What you should do: Find how many lines of the records below contain the word "design" and write that number by itself.

Dataset extract:

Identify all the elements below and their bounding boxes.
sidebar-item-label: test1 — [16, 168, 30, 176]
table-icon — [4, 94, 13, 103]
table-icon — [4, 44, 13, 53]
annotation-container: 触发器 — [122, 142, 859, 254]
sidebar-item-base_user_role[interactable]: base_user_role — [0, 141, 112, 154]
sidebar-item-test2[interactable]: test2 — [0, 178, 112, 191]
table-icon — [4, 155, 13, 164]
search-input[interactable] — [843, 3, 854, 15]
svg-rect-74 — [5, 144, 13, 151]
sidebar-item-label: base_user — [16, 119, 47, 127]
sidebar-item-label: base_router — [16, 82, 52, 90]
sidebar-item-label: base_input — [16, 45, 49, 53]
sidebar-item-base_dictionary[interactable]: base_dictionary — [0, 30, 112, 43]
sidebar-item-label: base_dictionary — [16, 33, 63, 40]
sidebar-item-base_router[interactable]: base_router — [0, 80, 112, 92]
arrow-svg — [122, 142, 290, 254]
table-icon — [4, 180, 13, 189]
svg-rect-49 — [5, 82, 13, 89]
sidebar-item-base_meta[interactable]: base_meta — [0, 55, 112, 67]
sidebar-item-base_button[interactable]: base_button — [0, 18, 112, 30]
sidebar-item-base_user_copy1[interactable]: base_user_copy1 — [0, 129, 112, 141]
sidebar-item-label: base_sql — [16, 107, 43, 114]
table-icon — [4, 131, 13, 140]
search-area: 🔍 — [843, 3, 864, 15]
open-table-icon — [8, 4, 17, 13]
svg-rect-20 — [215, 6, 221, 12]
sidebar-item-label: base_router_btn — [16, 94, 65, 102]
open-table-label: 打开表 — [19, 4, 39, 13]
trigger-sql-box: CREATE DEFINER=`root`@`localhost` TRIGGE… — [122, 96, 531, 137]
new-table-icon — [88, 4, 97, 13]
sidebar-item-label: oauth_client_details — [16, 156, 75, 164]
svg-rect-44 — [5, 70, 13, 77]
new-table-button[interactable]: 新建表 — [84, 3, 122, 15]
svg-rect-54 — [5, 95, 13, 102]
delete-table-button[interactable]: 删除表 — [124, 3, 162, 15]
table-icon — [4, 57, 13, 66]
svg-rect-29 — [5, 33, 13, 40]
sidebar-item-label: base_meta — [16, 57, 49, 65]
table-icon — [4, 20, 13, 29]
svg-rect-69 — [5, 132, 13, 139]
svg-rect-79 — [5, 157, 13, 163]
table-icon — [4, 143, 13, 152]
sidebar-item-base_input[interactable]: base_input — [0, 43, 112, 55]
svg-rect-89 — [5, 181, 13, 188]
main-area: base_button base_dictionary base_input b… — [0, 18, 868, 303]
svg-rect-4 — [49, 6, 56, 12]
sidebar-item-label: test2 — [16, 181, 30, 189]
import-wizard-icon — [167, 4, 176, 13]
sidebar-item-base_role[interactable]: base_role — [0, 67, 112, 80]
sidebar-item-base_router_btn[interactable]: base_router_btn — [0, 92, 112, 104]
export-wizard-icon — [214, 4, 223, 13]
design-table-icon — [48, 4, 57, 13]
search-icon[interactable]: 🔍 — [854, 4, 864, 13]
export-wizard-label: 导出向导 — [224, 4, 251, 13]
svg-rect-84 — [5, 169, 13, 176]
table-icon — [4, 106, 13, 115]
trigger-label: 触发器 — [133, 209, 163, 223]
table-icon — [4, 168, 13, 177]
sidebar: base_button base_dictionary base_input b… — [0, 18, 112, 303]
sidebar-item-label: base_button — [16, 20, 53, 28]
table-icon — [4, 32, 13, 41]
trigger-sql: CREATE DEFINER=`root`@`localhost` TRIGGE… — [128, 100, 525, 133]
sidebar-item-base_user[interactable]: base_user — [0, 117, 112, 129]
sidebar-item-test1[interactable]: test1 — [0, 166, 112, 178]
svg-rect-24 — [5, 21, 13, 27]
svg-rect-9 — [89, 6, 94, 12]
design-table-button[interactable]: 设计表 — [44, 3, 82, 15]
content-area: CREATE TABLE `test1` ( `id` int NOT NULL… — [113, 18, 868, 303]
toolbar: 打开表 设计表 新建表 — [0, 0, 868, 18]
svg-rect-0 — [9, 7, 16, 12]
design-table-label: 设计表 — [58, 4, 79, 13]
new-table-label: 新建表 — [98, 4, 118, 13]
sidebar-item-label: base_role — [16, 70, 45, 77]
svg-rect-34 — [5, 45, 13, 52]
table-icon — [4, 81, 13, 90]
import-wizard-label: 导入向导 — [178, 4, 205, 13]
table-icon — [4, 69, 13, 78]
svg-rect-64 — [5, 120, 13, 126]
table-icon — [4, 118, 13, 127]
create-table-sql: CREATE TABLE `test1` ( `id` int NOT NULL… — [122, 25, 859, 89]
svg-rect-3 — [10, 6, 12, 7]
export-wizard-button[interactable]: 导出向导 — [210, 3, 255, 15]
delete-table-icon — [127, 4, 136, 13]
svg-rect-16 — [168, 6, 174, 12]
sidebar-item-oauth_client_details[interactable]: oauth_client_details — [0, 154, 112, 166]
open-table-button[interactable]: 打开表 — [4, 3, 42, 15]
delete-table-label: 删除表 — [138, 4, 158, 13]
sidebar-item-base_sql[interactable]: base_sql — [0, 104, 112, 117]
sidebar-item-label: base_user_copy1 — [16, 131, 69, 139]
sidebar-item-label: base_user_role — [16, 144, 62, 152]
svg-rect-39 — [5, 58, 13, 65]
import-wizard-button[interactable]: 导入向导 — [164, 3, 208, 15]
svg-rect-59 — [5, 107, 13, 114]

Answer to this exercise: 3